#### WORK TASK:
Return exactly these lines and no others: the one containing "Podesivo stražnje kopčanje metalnom kopčom" and all that follow it to the end of the listing below.

#### SUPPLIED RECORDS:
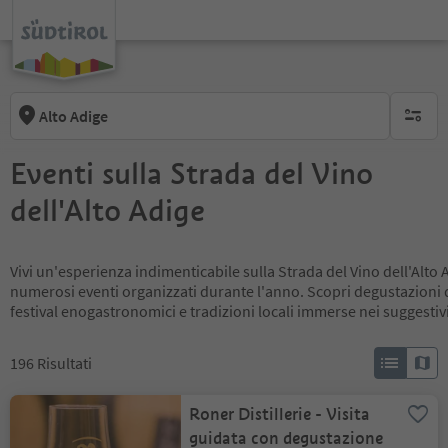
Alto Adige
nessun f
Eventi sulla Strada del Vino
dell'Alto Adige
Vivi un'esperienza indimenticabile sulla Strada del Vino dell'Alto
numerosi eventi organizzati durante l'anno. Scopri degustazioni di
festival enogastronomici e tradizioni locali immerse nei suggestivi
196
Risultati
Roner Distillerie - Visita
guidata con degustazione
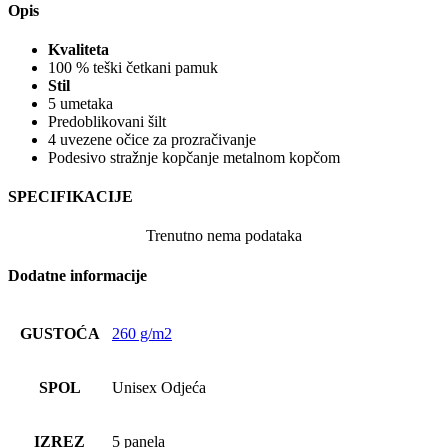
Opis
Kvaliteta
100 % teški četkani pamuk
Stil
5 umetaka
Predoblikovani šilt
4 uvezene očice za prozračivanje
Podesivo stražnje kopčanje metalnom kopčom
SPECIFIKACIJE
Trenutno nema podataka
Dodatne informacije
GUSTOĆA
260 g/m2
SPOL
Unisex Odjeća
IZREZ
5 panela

#### TASK ANSWER:
Podesivo stražnje kopčanje metalnom kopčom
SPECIFIKACIJE
Trenutno nema podataka
Dodatne informacije
GUSTOĆA
260 g/m2
SPOL
Unisex Odjeća
IZREZ
5 panela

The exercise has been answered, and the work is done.